▶ Available data:
[Start of section]

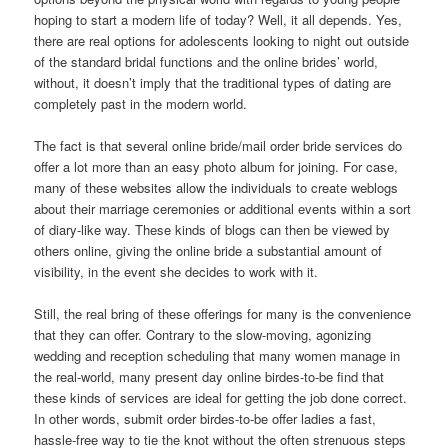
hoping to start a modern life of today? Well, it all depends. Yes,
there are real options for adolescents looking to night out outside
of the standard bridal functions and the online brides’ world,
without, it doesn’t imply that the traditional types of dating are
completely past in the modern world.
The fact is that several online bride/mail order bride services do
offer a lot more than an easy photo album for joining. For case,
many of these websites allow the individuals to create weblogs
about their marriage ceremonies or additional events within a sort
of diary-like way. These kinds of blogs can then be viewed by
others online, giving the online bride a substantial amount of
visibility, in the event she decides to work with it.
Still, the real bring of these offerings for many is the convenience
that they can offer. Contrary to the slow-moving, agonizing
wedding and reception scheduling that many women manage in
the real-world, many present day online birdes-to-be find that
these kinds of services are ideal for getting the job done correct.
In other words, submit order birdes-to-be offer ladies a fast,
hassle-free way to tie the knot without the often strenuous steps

[End of section]
[Start of section]

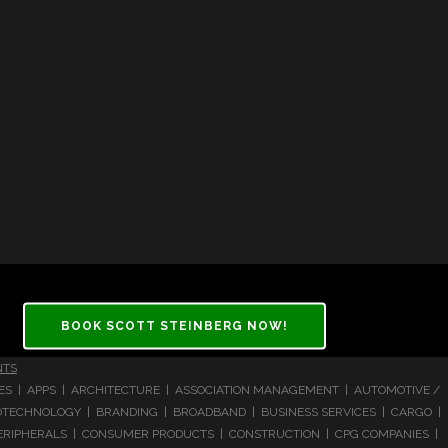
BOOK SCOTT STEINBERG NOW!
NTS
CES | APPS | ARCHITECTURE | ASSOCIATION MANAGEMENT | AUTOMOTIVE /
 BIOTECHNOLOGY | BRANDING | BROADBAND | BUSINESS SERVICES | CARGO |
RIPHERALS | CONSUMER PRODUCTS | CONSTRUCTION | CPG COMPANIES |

[End of section]

▶ Assigned task:
Scan the records above for the lines holding "hoping to start" and "of the standard". Transcribe those two and every line between them word for word, and no others.

▶ Your solution:
hoping to start a modern life of today? Well, it all depends. Yes,
there are real options for adolescents looking to night out outside
of the standard bridal functions and the online brides’ world,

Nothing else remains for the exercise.